START RECORDS PROVIDED
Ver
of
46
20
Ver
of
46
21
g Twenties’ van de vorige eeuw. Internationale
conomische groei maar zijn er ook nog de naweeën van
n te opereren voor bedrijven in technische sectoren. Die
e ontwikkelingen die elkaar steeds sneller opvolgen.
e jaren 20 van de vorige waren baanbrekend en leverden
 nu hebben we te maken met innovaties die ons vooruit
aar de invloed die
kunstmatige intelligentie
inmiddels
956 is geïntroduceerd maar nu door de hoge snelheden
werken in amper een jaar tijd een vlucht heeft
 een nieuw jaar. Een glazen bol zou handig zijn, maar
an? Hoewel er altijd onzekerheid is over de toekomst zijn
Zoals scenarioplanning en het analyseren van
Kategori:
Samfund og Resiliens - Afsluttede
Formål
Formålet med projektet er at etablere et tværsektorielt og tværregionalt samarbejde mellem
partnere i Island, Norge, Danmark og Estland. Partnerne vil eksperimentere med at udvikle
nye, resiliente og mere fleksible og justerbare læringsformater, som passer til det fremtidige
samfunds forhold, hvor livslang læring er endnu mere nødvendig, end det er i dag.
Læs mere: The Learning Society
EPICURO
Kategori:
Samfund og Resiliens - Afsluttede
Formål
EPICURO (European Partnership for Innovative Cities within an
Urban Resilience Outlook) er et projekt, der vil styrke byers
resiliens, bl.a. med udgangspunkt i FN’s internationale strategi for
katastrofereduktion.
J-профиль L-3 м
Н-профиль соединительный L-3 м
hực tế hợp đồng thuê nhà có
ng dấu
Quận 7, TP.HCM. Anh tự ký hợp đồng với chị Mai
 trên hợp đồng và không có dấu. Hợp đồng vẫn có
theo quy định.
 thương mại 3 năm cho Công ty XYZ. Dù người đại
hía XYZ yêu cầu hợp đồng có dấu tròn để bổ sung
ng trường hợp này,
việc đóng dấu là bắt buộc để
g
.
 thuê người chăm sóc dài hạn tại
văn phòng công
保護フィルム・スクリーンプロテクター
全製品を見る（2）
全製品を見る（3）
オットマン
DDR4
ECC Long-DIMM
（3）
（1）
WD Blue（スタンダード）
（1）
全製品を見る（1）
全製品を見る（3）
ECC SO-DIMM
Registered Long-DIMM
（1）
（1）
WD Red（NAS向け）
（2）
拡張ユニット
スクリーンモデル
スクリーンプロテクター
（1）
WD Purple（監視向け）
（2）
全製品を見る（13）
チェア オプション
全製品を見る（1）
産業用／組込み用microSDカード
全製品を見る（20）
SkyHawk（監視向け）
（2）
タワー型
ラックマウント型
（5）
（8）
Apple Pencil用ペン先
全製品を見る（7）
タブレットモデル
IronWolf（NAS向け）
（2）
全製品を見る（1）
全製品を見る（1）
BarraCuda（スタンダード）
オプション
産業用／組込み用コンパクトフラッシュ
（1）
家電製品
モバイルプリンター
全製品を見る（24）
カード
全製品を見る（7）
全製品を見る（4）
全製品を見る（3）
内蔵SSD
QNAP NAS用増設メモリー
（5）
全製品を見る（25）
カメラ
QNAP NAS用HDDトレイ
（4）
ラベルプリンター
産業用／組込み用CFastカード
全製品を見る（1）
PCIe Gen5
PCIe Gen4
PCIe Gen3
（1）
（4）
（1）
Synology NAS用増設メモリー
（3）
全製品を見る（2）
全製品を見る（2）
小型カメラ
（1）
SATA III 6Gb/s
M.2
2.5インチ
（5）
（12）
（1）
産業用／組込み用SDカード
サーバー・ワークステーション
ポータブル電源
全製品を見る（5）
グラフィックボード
END RECORDS PROVIDED
Number of lines containing "mere" in the data: state it and nothing more.

3